The reply should hold every line of the listing exactly, and none of its images.

================

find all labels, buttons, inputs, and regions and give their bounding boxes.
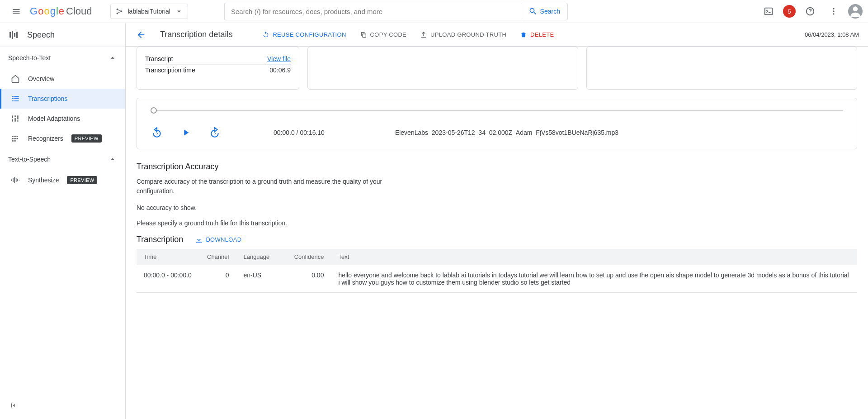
rewind-5-button[interactable]: 5 (151, 126, 163, 139)
dropdown-icon (175, 7, 183, 15)
nav-transcriptions[interactable]: Transcriptions (0, 89, 125, 109)
play-button[interactable] (179, 126, 192, 139)
svg-point-8 (853, 6, 858, 11)
svg-rect-14 (14, 96, 19, 97)
copy-code-button[interactable]: COPY CODE (358, 28, 408, 42)
svg-rect-18 (14, 100, 19, 101)
play-icon (181, 128, 191, 138)
svg-rect-28 (12, 138, 14, 139)
svg-point-5 (833, 8, 834, 10)
svg-text:5: 5 (214, 131, 216, 135)
upload-ground-truth-button[interactable]: UPLOAD GROUND TRUTH (418, 28, 508, 42)
svg-rect-27 (17, 136, 18, 137)
view-file-link[interactable]: View file (267, 55, 291, 62)
svg-rect-11 (14, 33, 15, 37)
project-name: lablabaiTutorial (128, 8, 170, 15)
account-avatar[interactable] (848, 4, 863, 19)
nav-overview[interactable]: Overview (0, 69, 125, 89)
cell-channel: 0 (200, 265, 236, 293)
tune-icon (11, 114, 20, 123)
svg-rect-19 (12, 115, 14, 118)
main: Transcription details REUSE CONFIGURATIO… (126, 23, 868, 419)
search-input[interactable] (224, 3, 521, 20)
cloud-shell-button[interactable] (760, 2, 778, 20)
svg-rect-34 (13, 178, 14, 182)
svg-rect-3 (765, 8, 773, 15)
copy-icon (360, 31, 367, 38)
created-timestamp: 06/04/2023, 1:08 AM (805, 31, 859, 38)
svg-rect-29 (14, 138, 16, 139)
transcription-time-value: 00:06.9 (269, 67, 291, 74)
svg-rect-40 (363, 34, 366, 37)
sidebar-product-title[interactable]: Speech (0, 23, 125, 47)
home-icon (11, 74, 20, 83)
download-button[interactable]: DOWNLOAD (195, 236, 241, 244)
svg-rect-38 (19, 180, 20, 181)
download-icon (195, 236, 203, 244)
svg-rect-35 (14, 177, 15, 183)
nav-section-text-to-speech[interactable]: Text-to-Speech (0, 148, 125, 170)
detail-header: Transcription details REUSE CONFIGURATIO… (126, 23, 868, 47)
cell-text: hello everyone and welcome back to labla… (331, 265, 857, 293)
chevron-up-icon (108, 53, 117, 62)
chevron-left-collapse-icon (10, 401, 18, 409)
preview-badge: PREVIEW (67, 176, 97, 184)
search-wrap: Search (224, 3, 568, 20)
svg-rect-31 (12, 140, 14, 142)
forward-5-button[interactable]: 5 (208, 126, 221, 139)
empty-card-2 (586, 47, 857, 90)
player-controls: 5 5 00:00.0 / 00:16.10 ElevenLabs_2023-0… (151, 126, 843, 139)
nav-model-adaptations[interactable]: Model Adaptations (0, 109, 125, 129)
search-icon (528, 7, 538, 16)
content: Transcript View file Transcription time … (126, 47, 868, 419)
svg-rect-12 (16, 32, 18, 38)
svg-rect-32 (14, 140, 16, 142)
delete-button[interactable]: DELETE (518, 28, 556, 42)
table-row[interactable]: 00:00.0 - 00:00.0 0 en-US 0.00 hello eve… (137, 265, 857, 293)
col-channel: Channel (200, 249, 236, 265)
nav-recognizers[interactable]: Recognizers PREVIEW (0, 129, 125, 148)
google-cloud-logo[interactable]: GoogleCloud (30, 5, 92, 17)
table-header-row: Time Channel Language Confidence Text (137, 249, 857, 265)
transcription-title: Transcription (137, 235, 183, 244)
project-selector[interactable]: lablabaiTutorial (110, 4, 188, 19)
cell-confidence: 0.00 (281, 265, 331, 293)
svg-point-6 (833, 10, 834, 12)
col-text: Text (331, 249, 857, 265)
reuse-configuration-button[interactable]: REUSE CONFIGURATION (260, 28, 348, 42)
col-language: Language (236, 249, 281, 265)
back-button[interactable] (132, 26, 150, 44)
nav-synthesize[interactable]: Synthesize PREVIEW (0, 170, 125, 190)
svg-rect-23 (17, 115, 18, 119)
svg-rect-15 (12, 98, 14, 99)
nav-section-speech-to-text[interactable]: Speech-to-Text (0, 47, 125, 69)
svg-rect-20 (12, 119, 14, 122)
audio-progress-track[interactable] (151, 108, 843, 114)
more-menu-button[interactable] (825, 2, 843, 20)
svg-rect-33 (11, 179, 12, 181)
audio-player-card: 5 5 00:00.0 / 00:16.10 ElevenLabs_2023-0… (137, 98, 857, 149)
page-title: Transcription details (160, 30, 232, 39)
help-button[interactable] (801, 2, 819, 20)
preview-badge: PREVIEW (71, 134, 102, 143)
refresh-icon (262, 31, 269, 38)
wave-icon (11, 176, 20, 185)
search-button[interactable]: Search (521, 3, 568, 20)
accuracy-description: Compare accuracy of the transcription to… (137, 177, 390, 196)
svg-rect-39 (11, 404, 12, 408)
cell-time: 00:00.0 - 00:00.0 (137, 265, 200, 293)
empty-card-1 (307, 47, 578, 90)
audio-progress-thumb[interactable] (151, 107, 157, 114)
svg-rect-13 (12, 96, 14, 97)
svg-rect-16 (14, 98, 19, 99)
chevron-up-icon (108, 155, 117, 164)
grid-icon (11, 134, 20, 143)
svg-point-2 (120, 10, 122, 12)
trash-icon (520, 31, 527, 38)
svg-rect-10 (12, 31, 13, 39)
upload-icon (420, 31, 427, 38)
sidebar-collapse-button[interactable] (6, 398, 22, 414)
notifications-badge[interactable]: 5 (783, 5, 796, 18)
svg-rect-25 (12, 136, 14, 137)
main-menu-button[interactable] (5, 0, 27, 22)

================

* Written response *
find all labels, buttons, inputs, and regions and give their bounding boxes.
rewind-5-button[interactable]: 5 (151, 126, 163, 139)
dropdown-icon (175, 7, 183, 15)
nav-transcriptions[interactable]: Transcriptions (0, 89, 125, 109)
play-button[interactable] (179, 126, 192, 139)
svg-point-8 (853, 6, 858, 11)
svg-rect-14 (14, 96, 19, 97)
copy-code-button[interactable]: COPY CODE (358, 28, 408, 42)
svg-rect-18 (14, 100, 19, 101)
play-icon (181, 128, 191, 138)
svg-rect-28 (12, 138, 14, 139)
svg-point-5 (833, 8, 834, 10)
svg-text:5: 5 (214, 131, 216, 135)
upload-ground-truth-button[interactable]: UPLOAD GROUND TRUTH (418, 28, 508, 42)
svg-rect-27 (17, 136, 18, 137)
view-file-link[interactable]: View file (267, 55, 291, 62)
svg-rect-11 (14, 33, 15, 37)
project-name: lablabaiTutorial (128, 8, 170, 15)
account-avatar[interactable] (848, 4, 863, 19)
nav-overview[interactable]: Overview (0, 69, 125, 89)
cell-channel: 0 (200, 265, 236, 293)
tune-icon (11, 114, 20, 123)
svg-rect-19 (12, 115, 14, 118)
main: Transcription details REUSE CONFIGURATIO… (126, 23, 868, 419)
search-input[interactable] (224, 3, 521, 20)
cloud-shell-button[interactable] (760, 2, 778, 20)
svg-rect-34 (13, 178, 14, 182)
svg-rect-3 (765, 8, 773, 15)
copy-icon (360, 31, 367, 38)
created-timestamp: 06/04/2023, 1:08 AM (805, 31, 859, 38)
svg-rect-29 (14, 138, 16, 139)
transcription-time-value: 00:06.9 (269, 67, 291, 74)
svg-rect-40 (363, 34, 366, 37)
sidebar-product-title[interactable]: Speech (0, 23, 125, 47)
home-icon (11, 74, 20, 83)
download-button[interactable]: DOWNLOAD (195, 236, 241, 244)
svg-rect-38 (19, 180, 20, 181)
download-icon (195, 236, 203, 244)
svg-rect-35 (14, 177, 15, 183)
nav-section-text-to-speech[interactable]: Text-to-Speech (0, 148, 125, 170)
detail-header: Transcription details REUSE CONFIGURATIO… (126, 23, 868, 47)
cell-text: hello everyone and welcome back to labla… (331, 265, 857, 293)
chevron-up-icon (108, 53, 117, 62)
chevron-left-collapse-icon (10, 401, 18, 409)
preview-badge: PREVIEW (67, 176, 97, 184)
search-wrap: Search (224, 3, 568, 20)
svg-rect-31 (12, 140, 14, 142)
forward-5-button[interactable]: 5 (208, 126, 221, 139)
empty-card-2 (586, 47, 857, 90)
player-controls: 5 5 00:00.0 / 00:16.10 ElevenLabs_2023-0… (151, 126, 843, 139)
nav-model-adaptations[interactable]: Model Adaptations (0, 109, 125, 129)
search-icon (528, 7, 538, 16)
content: Transcript View file Transcription time … (126, 47, 868, 419)
svg-rect-12 (16, 32, 18, 38)
svg-rect-32 (14, 140, 16, 142)
delete-button[interactable]: DELETE (518, 28, 556, 42)
table-row[interactable]: 00:00.0 - 00:00.0 0 en-US 0.00 hello eve… (137, 265, 857, 293)
col-channel: Channel (200, 249, 236, 265)
nav-recognizers[interactable]: Recognizers PREVIEW (0, 129, 125, 148)
google-cloud-logo[interactable]: GoogleCloud (30, 5, 92, 17)
table-header-row: Time Channel Language Confidence Text (137, 249, 857, 265)
transcription-title: Transcription (137, 235, 183, 244)
project-selector[interactable]: lablabaiTutorial (110, 4, 188, 19)
cell-confidence: 0.00 (281, 265, 331, 293)
svg-point-6 (833, 10, 834, 12)
col-text: Text (331, 249, 857, 265)
reuse-configuration-button[interactable]: REUSE CONFIGURATION (260, 28, 348, 42)
col-language: Language (236, 249, 281, 265)
back-button[interactable] (132, 26, 150, 44)
nav-synthesize[interactable]: Synthesize PREVIEW (0, 170, 125, 190)
svg-rect-23 (17, 115, 18, 119)
svg-rect-15 (12, 98, 14, 99)
nav-section-speech-to-text[interactable]: Speech-to-Text (0, 47, 125, 69)
svg-rect-20 (12, 119, 14, 122)
audio-progress-track[interactable] (151, 108, 843, 114)
more-menu-button[interactable] (825, 2, 843, 20)
svg-rect-33 (11, 179, 12, 181)
audio-player-card: 5 5 00:00.0 / 00:16.10 ElevenLabs_2023-0… (137, 98, 857, 149)
page-title: Transcription details (160, 30, 232, 39)
help-button[interactable] (801, 2, 819, 20)
preview-badge: PREVIEW (71, 134, 102, 143)
refresh-icon (262, 31, 269, 38)
wave-icon (11, 176, 20, 185)
search-button[interactable]: Search (521, 3, 568, 20)
accuracy-description: Compare accuracy of the transcription to… (137, 177, 390, 196)
svg-rect-39 (11, 404, 12, 408)
cell-time: 00:00.0 - 00:00.0 (137, 265, 200, 293)
empty-card-1 (307, 47, 578, 90)
audio-progress-thumb[interactable] (151, 107, 157, 114)
svg-rect-13 (12, 96, 14, 97)
svg-rect-16 (14, 98, 19, 99)
chevron-up-icon (108, 155, 117, 164)
grid-icon (11, 134, 20, 143)
svg-point-2 (120, 10, 122, 12)
trash-icon (520, 31, 527, 38)
svg-rect-10 (12, 31, 13, 39)
upload-icon (420, 31, 427, 38)
sidebar-collapse-button[interactable] (6, 398, 22, 414)
notifications-badge[interactable]: 5 (783, 5, 796, 18)
svg-rect-25 (12, 136, 14, 137)
main-menu-button[interactable] (5, 0, 27, 22)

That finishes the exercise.